* Assigned task *
Reproduce the records below exactly, with nothing altered.

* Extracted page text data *

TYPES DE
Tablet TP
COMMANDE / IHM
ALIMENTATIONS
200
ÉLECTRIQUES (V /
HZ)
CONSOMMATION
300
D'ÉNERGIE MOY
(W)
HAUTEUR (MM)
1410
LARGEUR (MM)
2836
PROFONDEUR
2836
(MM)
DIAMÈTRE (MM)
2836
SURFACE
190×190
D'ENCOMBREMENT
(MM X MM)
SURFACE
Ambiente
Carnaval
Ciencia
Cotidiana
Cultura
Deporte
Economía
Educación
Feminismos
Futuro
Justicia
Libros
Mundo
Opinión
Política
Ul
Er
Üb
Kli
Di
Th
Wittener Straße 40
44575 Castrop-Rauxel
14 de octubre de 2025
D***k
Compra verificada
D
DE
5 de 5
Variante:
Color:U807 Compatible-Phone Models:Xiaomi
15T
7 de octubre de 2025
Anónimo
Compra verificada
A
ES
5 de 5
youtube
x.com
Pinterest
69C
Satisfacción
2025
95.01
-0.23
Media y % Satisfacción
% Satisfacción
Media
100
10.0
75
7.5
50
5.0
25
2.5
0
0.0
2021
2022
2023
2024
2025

* Answer for the task *
TYPES DE
Tablet TP
COMMANDE / IHM
ALIMENTATIONS
200
ÉLECTRIQUES (V /
HZ)
CONSOMMATION
300
D'ÉNERGIE MOY
(W)
HAUTEUR (MM)
1410
LARGEUR (MM)
2836
PROFONDEUR
2836
(MM)
DIAMÈTRE (MM)
2836
SURFACE
190×190
D'ENCOMBREMENT
(MM X MM)
SURFACE
Ambiente
Carnaval
Ciencia
Cotidiana
Cultura
Deporte
Economía
Educación
Feminismos
Futuro
Justicia
Libros
Mundo
Opinión
Política
Ul
Er
Üb
Kli
Di
Th
Wittener Straße 40
44575 Castrop-Rauxel
14 de octubre de 2025
D***k
Compra verificada
D
DE
5 de 5
Variante:
Color:U807 Compatible-Phone Models:Xiaomi
15T
7 de octubre de 2025
Anónimo
Compra verificada
A
ES
5 de 5
youtube
x.com
Pinterest
69C
Satisfacción
2025
95.01
-0.23
Media y % Satisfacción
% Satisfacción
Media
100
10.0
75
7.5
50
5.0
25
2.5
0
0.0
2021
2022
2023
2024
2025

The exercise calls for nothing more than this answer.